= John Howarth Grey =

Cotton Manufacturer and politician

Sir John Howarth Grey (19 July 1875 – 1 January 1960), was a British Cotton Manufacturer and Liberal Party politician.

==Background==
Grey was born the son of James Mitchell Grey. In 1901 he married Emma Harling. They had one son and one daughter. He was knighted in 1935.

==Professional career==
Grey was Chairman, John Grey Ltd, Burnley, Cotton Manufacturers, Director of Lancashire Cotton Corporation, Ltd and the Manchester Board of North British Mercantile Ins. Co. Ltd. He was President of the Cotton Spinners and Manufacturers Association.
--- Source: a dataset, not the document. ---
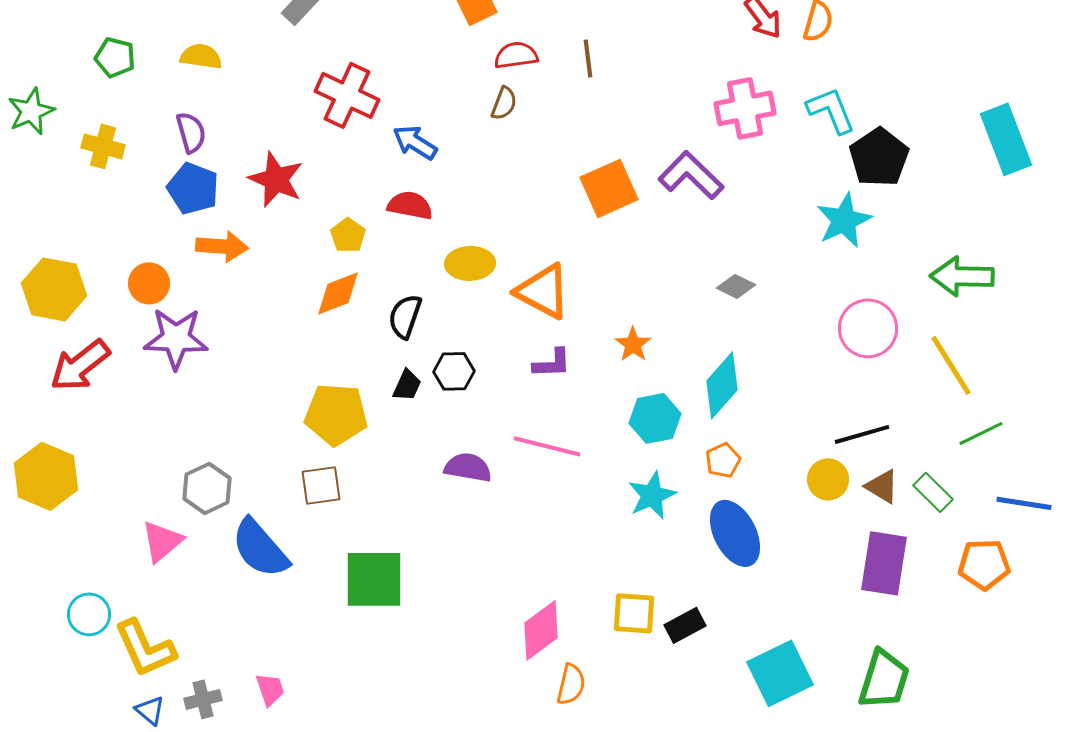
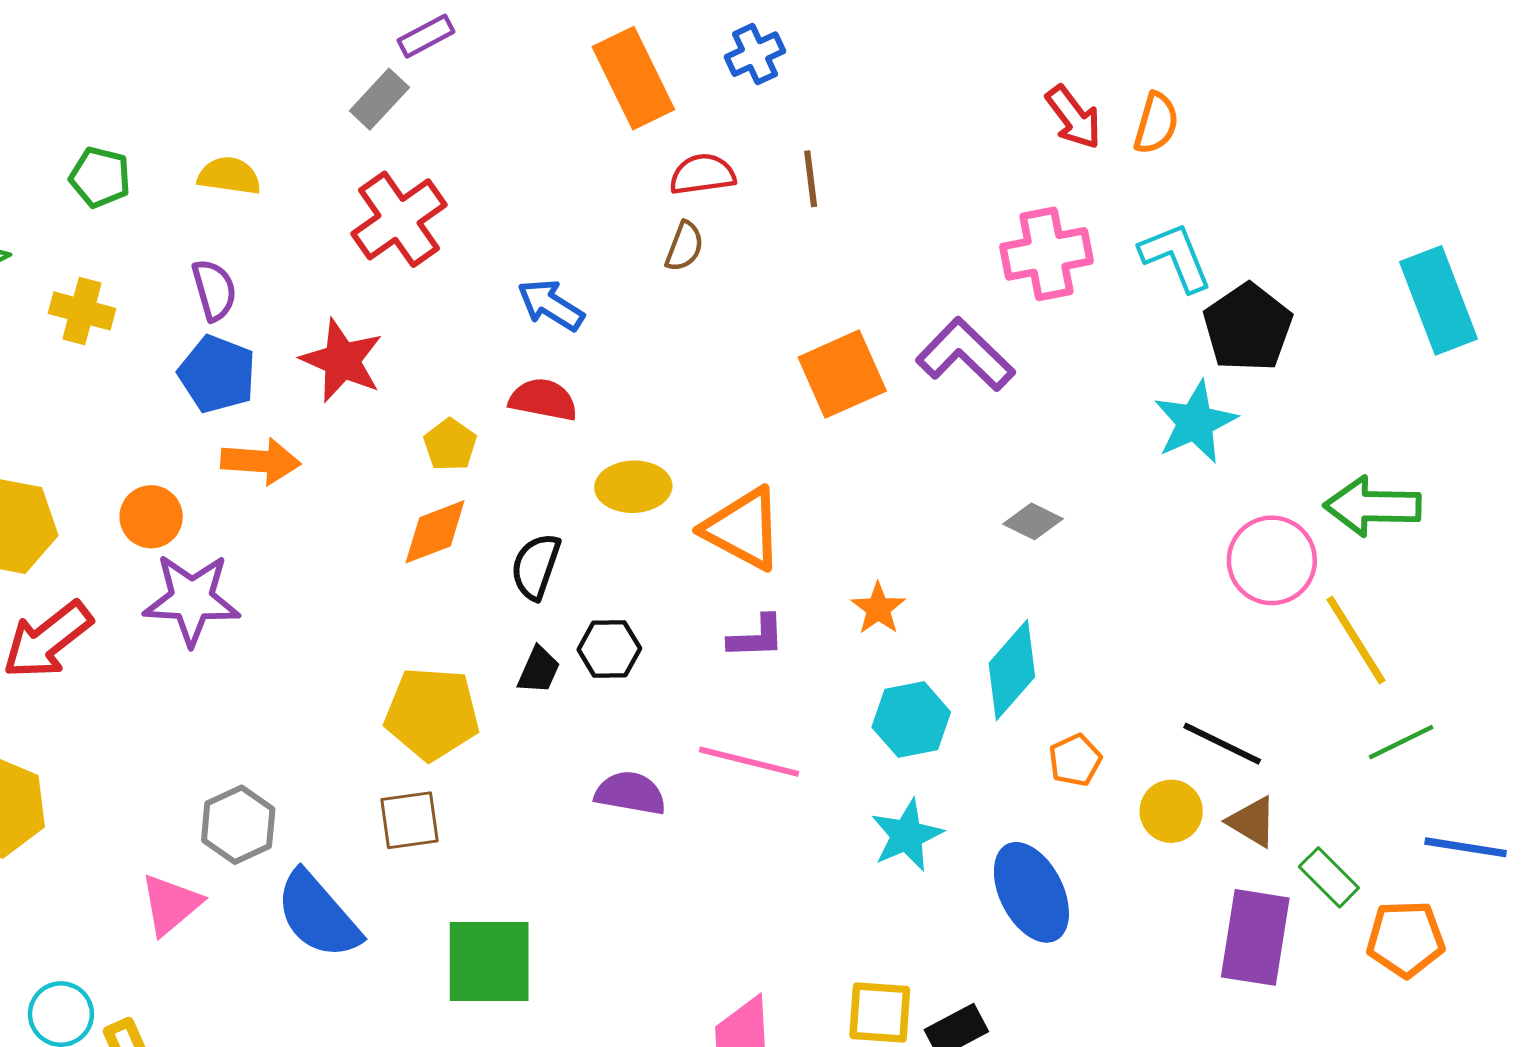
red cross: (347, 95) -> (399, 219), moved, turned 30
pink circle: (868, 328) -> (1272, 560), moved
black line: (862, 434) -> (1222, 744), turned 42
orange pentagon: (723, 460) -> (1075, 760), moved
green rectangle: (933, 492) -> (1329, 877), moved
He was Chairman of the Burnley Building Society.

==Political career==
Grey was elected to Burnley Town Council in 1910, appointed an Alderman in 1923 and retired in 1949. He was appointed a Justice of the Peace for Burnley in 1913. He was Liberal candidate for the Burnley division of Lancashire at the 1918 General Election. He did not stand for parliament again.

===Electoral record===

General Election December 1918: Burnley
| Party |  | Candidate | Votes | % | ±% |
|  | Labour | David Daniel Irving | 15,217 | 41.9 | +18.1 |
| C | Unionist | Henry George Hill Mulholland | 12,289 | 33.8 | −3.7 |
|  | Liberal | John Howarth Grey | 8,825 | 24.3 | −14.3 |
| Majority |  |  | 2,928 | 8.1 |  |
| Turnout |  |  | 21,114 | 71.4 | −22.7 |
|  | Labour gain from Liberal |  | Swing | +16.2 |  |
C indicates candidate endorsed by the coalition government.